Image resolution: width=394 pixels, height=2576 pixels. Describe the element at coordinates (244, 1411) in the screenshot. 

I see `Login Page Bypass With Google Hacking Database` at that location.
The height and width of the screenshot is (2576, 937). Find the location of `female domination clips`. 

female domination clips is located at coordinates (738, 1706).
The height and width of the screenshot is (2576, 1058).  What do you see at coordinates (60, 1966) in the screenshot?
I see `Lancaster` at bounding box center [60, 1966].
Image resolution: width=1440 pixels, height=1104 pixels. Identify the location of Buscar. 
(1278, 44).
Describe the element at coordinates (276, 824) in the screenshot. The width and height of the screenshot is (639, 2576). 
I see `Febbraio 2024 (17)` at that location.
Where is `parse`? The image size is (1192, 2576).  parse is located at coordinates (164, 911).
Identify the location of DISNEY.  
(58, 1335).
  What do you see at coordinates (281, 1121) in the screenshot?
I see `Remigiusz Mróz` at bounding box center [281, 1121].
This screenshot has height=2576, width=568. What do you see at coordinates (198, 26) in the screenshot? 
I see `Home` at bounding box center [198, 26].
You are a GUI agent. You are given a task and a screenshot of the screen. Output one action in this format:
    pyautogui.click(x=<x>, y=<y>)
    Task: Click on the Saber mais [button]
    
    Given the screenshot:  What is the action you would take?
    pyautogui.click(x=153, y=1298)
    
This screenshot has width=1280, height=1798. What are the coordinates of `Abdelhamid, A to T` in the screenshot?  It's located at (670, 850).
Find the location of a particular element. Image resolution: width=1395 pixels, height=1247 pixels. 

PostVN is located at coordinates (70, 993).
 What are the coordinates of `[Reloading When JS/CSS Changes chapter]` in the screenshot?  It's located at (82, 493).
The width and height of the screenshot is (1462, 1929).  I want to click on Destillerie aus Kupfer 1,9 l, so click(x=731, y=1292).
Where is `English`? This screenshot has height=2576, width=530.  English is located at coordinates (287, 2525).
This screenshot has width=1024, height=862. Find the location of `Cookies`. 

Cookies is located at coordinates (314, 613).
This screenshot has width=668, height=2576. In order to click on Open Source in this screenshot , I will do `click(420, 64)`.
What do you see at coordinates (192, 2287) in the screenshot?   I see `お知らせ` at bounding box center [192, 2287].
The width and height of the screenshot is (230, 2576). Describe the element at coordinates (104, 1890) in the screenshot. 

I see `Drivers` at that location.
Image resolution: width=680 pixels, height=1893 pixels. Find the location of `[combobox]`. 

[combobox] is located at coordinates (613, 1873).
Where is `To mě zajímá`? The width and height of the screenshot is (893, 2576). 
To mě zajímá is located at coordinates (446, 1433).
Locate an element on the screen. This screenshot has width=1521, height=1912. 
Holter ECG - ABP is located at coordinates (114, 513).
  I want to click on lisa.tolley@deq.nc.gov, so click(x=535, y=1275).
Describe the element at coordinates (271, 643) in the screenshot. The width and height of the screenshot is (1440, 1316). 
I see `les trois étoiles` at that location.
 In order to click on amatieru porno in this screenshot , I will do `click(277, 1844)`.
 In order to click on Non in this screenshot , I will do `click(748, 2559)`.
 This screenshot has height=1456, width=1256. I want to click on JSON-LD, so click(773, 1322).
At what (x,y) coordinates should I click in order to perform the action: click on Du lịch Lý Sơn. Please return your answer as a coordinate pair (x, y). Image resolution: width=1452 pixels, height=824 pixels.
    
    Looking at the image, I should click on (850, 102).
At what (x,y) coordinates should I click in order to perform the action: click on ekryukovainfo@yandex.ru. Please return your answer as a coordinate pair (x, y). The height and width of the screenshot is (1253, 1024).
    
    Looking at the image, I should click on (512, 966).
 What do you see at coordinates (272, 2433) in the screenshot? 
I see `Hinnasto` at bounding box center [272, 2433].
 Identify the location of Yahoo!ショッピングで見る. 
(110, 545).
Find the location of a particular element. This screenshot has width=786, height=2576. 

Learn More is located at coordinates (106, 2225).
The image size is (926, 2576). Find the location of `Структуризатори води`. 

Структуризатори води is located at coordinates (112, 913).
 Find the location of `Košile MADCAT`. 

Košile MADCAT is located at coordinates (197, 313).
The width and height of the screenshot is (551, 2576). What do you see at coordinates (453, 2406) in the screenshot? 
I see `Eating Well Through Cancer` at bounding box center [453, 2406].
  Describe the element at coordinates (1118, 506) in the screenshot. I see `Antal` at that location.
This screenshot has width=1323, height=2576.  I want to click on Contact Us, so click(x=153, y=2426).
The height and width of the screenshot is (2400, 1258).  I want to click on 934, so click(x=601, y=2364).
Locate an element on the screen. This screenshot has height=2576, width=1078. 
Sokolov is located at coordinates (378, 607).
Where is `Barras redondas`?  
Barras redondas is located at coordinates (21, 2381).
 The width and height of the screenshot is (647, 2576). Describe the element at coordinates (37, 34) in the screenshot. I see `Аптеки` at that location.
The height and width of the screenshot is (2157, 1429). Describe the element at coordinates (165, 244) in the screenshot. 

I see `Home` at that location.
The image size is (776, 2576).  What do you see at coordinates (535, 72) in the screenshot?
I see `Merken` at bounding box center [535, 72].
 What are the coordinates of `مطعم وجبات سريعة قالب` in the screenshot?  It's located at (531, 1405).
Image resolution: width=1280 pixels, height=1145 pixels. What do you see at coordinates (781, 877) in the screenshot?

══════════════════════════════

#### The task:
Set down the complete listing once more, exactly as it stands above.

#### Finished exercise:
Image resolution: width=394 pixels, height=2576 pixels. Describe the element at coordinates (244, 1411) in the screenshot. 

I see `Login Page Bypass With Google Hacking Database` at that location.
The height and width of the screenshot is (2576, 937). Find the location of `female domination clips`. 

female domination clips is located at coordinates (738, 1706).
The height and width of the screenshot is (2576, 1058).  What do you see at coordinates (60, 1966) in the screenshot?
I see `Lancaster` at bounding box center [60, 1966].
Image resolution: width=1440 pixels, height=1104 pixels. Identify the location of Buscar. 
(1278, 44).
Describe the element at coordinates (276, 824) in the screenshot. The width and height of the screenshot is (639, 2576). 
I see `Febbraio 2024 (17)` at that location.
Where is `parse`? The image size is (1192, 2576).  parse is located at coordinates (164, 911).
Identify the location of DISNEY.  
(58, 1335).
  What do you see at coordinates (281, 1121) in the screenshot?
I see `Remigiusz Mróz` at bounding box center [281, 1121].
This screenshot has height=2576, width=568. What do you see at coordinates (198, 26) in the screenshot? 
I see `Home` at bounding box center [198, 26].
You are a GUI agent. You are given a task and a screenshot of the screen. Output one action in this format:
    pyautogui.click(x=<x>, y=<y>)
    Task: Click on the Saber mais [button]
    
    Given the screenshot:  What is the action you would take?
    pyautogui.click(x=153, y=1298)
    
This screenshot has width=1280, height=1798. What are the coordinates of `Abdelhamid, A to T` in the screenshot?  It's located at (670, 850).
Find the location of a particular element. Image resolution: width=1395 pixels, height=1247 pixels. 

PostVN is located at coordinates (70, 993).
 What are the coordinates of `[Reloading When JS/CSS Changes chapter]` in the screenshot?  It's located at (82, 493).
The width and height of the screenshot is (1462, 1929).  I want to click on Destillerie aus Kupfer 1,9 l, so click(x=731, y=1292).
Where is `English`? This screenshot has height=2576, width=530.  English is located at coordinates (287, 2525).
This screenshot has width=1024, height=862. Find the location of `Cookies`. 

Cookies is located at coordinates (314, 613).
This screenshot has width=668, height=2576. In order to click on Open Source in this screenshot , I will do `click(420, 64)`.
What do you see at coordinates (192, 2287) in the screenshot?   I see `お知らせ` at bounding box center [192, 2287].
The width and height of the screenshot is (230, 2576). Describe the element at coordinates (104, 1890) in the screenshot. 

I see `Drivers` at that location.
Image resolution: width=680 pixels, height=1893 pixels. Find the location of `[combobox]`. 

[combobox] is located at coordinates (613, 1873).
Where is `To mě zajímá`? The width and height of the screenshot is (893, 2576). 
To mě zajímá is located at coordinates (446, 1433).
Locate an element on the screen. This screenshot has width=1521, height=1912. 
Holter ECG - ABP is located at coordinates (114, 513).
  I want to click on lisa.tolley@deq.nc.gov, so click(x=535, y=1275).
Describe the element at coordinates (271, 643) in the screenshot. The width and height of the screenshot is (1440, 1316). 
I see `les trois étoiles` at that location.
 In order to click on amatieru porno in this screenshot , I will do `click(277, 1844)`.
 In order to click on Non in this screenshot , I will do `click(748, 2559)`.
 This screenshot has height=1456, width=1256. I want to click on JSON-LD, so click(773, 1322).
At what (x,y) coordinates should I click in order to perform the action: click on Du lịch Lý Sơn. Please return your answer as a coordinate pair (x, y). Image resolution: width=1452 pixels, height=824 pixels.
    
    Looking at the image, I should click on (850, 102).
At what (x,y) coordinates should I click in order to perform the action: click on ekryukovainfo@yandex.ru. Please return your answer as a coordinate pair (x, y). The height and width of the screenshot is (1253, 1024).
    
    Looking at the image, I should click on (512, 966).
 What do you see at coordinates (272, 2433) in the screenshot? 
I see `Hinnasto` at bounding box center [272, 2433].
 Identify the location of Yahoo!ショッピングで見る. 
(110, 545).
Find the location of a particular element. This screenshot has width=786, height=2576. 

Learn More is located at coordinates (106, 2225).
The image size is (926, 2576). Find the location of `Структуризатори води`. 

Структуризатори води is located at coordinates (112, 913).
 Find the location of `Košile MADCAT`. 

Košile MADCAT is located at coordinates (197, 313).
The width and height of the screenshot is (551, 2576). What do you see at coordinates (453, 2406) in the screenshot? 
I see `Eating Well Through Cancer` at bounding box center [453, 2406].
  Describe the element at coordinates (1118, 506) in the screenshot. I see `Antal` at that location.
This screenshot has width=1323, height=2576.  I want to click on Contact Us, so click(x=153, y=2426).
The height and width of the screenshot is (2400, 1258).  I want to click on 934, so click(x=601, y=2364).
Locate an element on the screen. This screenshot has height=2576, width=1078. 
Sokolov is located at coordinates (378, 607).
Where is `Barras redondas`?  
Barras redondas is located at coordinates (21, 2381).
 The width and height of the screenshot is (647, 2576). Describe the element at coordinates (37, 34) in the screenshot. I see `Аптеки` at that location.
The height and width of the screenshot is (2157, 1429). Describe the element at coordinates (165, 244) in the screenshot. 

I see `Home` at that location.
The image size is (776, 2576).  What do you see at coordinates (535, 72) in the screenshot?
I see `Merken` at bounding box center [535, 72].
 What are the coordinates of `مطعم وجبات سريعة قالب` in the screenshot?  It's located at (531, 1405).
Image resolution: width=1280 pixels, height=1145 pixels. What do you see at coordinates (781, 877) in the screenshot?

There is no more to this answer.